The modern field of Forensic Engineering evaluates the origin, cause, and duration of failed building components. As many failed components are subject to insurance claims and legal probes, a scientific methodology for evaluating such events is inherently valuable. Due to the potential for widespread interior finish damage, failed plumbing supply components are commonly encountered during forensic evaluations. Plumbing pipes themselves and properly soldered fittings rarely fail. Consequently, many failures correspond to mechanical fittings which form connections from pipes to plumbing fixtures. The results of this study provide a scientific methodology to evaluate the duration of connection leaks by quantifying the extent of corrosion, patina, and accumulated deposits on various components by creating and evaluating slow plumbing supply component connection leaks.

1. Introduction

This paper is arranged by providing a general explanation of plumbing supply and the significance of compression fittings, followed by a corresponding explanation and depiction of the study means and methods. A basis for color depth analysis is provided, before illustrating the application of color scale compared to actual specimen photos. Color depth data is graphed and plotted against time to provide a visual depiction for analysis. A comprehensive discussion of data trends accompanies the graph. Finally, definitive conclusions are presented, supported by the gathered data.

Potable water is supplied to buildings through a pressurized system of pipes, leading from municipal plants to end users in commercial and residential buildings. Elevated pressure ensures adequate distribution through this network. The pressurized system ensures that water will continuously exit pipes in the event of the failure of a plumbing supply component under constant pressure [1] [2] [3]. In the United States, materials must be approved by regional building codes to be utilized as plumbing supply pipes. Galvanized steel pipe was commonly utilized in the 1970’s, while PEX, or crosslinked polyethylene, and CPVC, Chlorinated Polyvinyl Chloride, are currently approved by some states [4] [5]. Due to its reliability and durability, copper has historically been and currently is the most commonly utilized material for plumbing supply pipes in the United States.

Copper pipes connect to municipal service and extend through commercial and residential building interiors. Pipes are then connected to sink fixtures by way of a terminating supply valve and flexible supply lines. Multiple connections are found in a small area, thereby increasing the potential for failures. Many such connections rely on compression fittings. Compression fittings function by compressing an inner sleeve slid over the pipe against a tightened outer nut to provide a watertight seal [6]. Compression fittings may spontaneously, partially, or completely fail and release varying amounts of water, slowly or catastrophically.

Although corrosion may be moisture, chemically, or microbiologically induced, water exposure is the most common factor in corrosion within the built environment [7] [8] [9]. During a long-term leak, copper pipes and metal fittings commonly exhibit corrosion, patina, and accumulated deposits [10]. Corrosion reduces the service life of affected materials and necessitates costly repairs [11]. During typical Engineering analyses, corrosion is commonly analyzed by percentage of weight loss, scanning electron microscopy, pulsed eddy current, and mathematical estimations [12] [13] [14]. The previous methods prove costly and impractical for an evaluation of cause and duration of a simple plumbing leak.

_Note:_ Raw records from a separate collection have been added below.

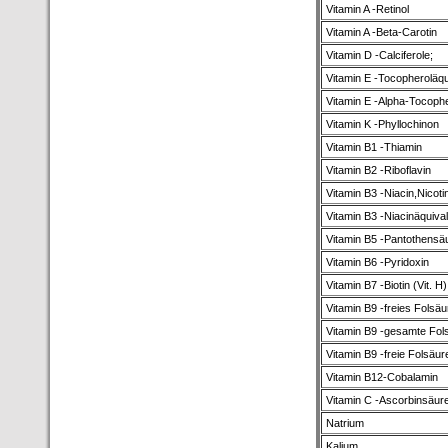
Vitamin A -Retinol
Vitamin A -Beta-Carotin
Vitamin D -Calciferole;
Vitamin E -Tocopheroläqu
Vitamin E -Alpha-Tocophe
Vitamin K -Phyllochinon
Vitamin B1 -Thiamin
Vitamin B2 -Riboflavin
Vitamin B3 -Niacin,Nicot
Vitamin B3 -Niacinäquiva
Vitamin B5 -Pantothensä
Vitamin B6 -Pyridoxin
Vitamin B7 -Biotin (Vit. H)
Vitamin B9 -freies Folsä
Vitamin B9 -gesamte Fol
Vitamin B9 -freie Folsäur
Vitamin B12-Cobalamin
Vitamin C -Ascorbinsäur
Natrium
Kalium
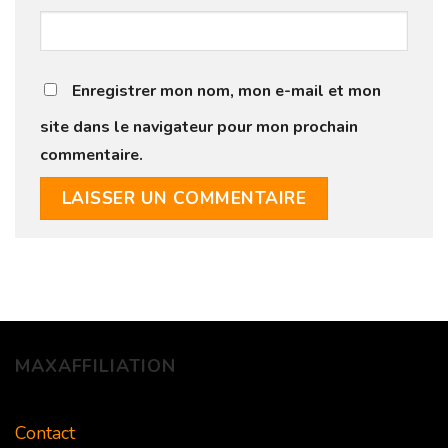
Enregistrer mon nom, mon e-mail et mon
site dans le navigateur pour mon prochain
commentaire.
MAXAFFILIATION
Contact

The lack of readily applicable models for evaluating corrosion and patina demands a practical approach for daily application in the field of Forensic Engineering. This research inquiry directly translates commonly believed theoretical color depth advancement of corrosion and patina into an empirical model with tangible industry applications. Upon further data accrual by analyzing more specimens, the trendline equations will represent a prescriptive method for analyzing leak duration based on advancing color depth analysis. The trendline equations will accurately represent leak duration based on corrosion and patina color depth analysis, which will allow Forensic Engineers to assign a definite time frame to leaks observed in the field. Anticipated leak duration may be mathematically calculated by inputting the color depth into the trendline equation or simply graphically analyzed by following the field-recorded color depth to the trendline and projecting a line to the corresponding time value on the data graph.

2. Materials and Methods

2.1. Components

A mock sink supply configuration was created using commonly employed materials in United States residential construction. Each supply pipe was terminated with a compression supply valve and metal braided supply line, in an effort to simulate water supply connections to a common sink. The far end of the metal braided supply line was capped (Figure 1). Low-volume leaks were intentionally created at each copper pipe to supply valve connection and from each supply valve to supply line connection (Figure 2). Leaks were ensured by not tightening compression fittings entirely and not using thread sealant putty or tape between connections. Component specifications were provided for reference (Table 1).

2.2. Configuration

Five individual plumbing pipes were placed in a linear configuration along a common incoming pipe, and consequently subjected to the same internal pressure. The five specimens were numbered 1 through 5 from left to right, with Specimen 4 serving as the control (Figure 3). The control sample was subjected to the same internal pressures and external temperature and humidity exposure, in an effort to separate normal weathering from usage and moisture induced conditions. The specimens were mounted on a wood frame with 100 to 150 mm between specimens, above a clear, plastic container, measuring 40.1 cm wide by 65.5 long by 17.5 cm deep. The container retained the leaked water and was manually emptied on a daily basis. Suspended supply line components were never submerged below the water line.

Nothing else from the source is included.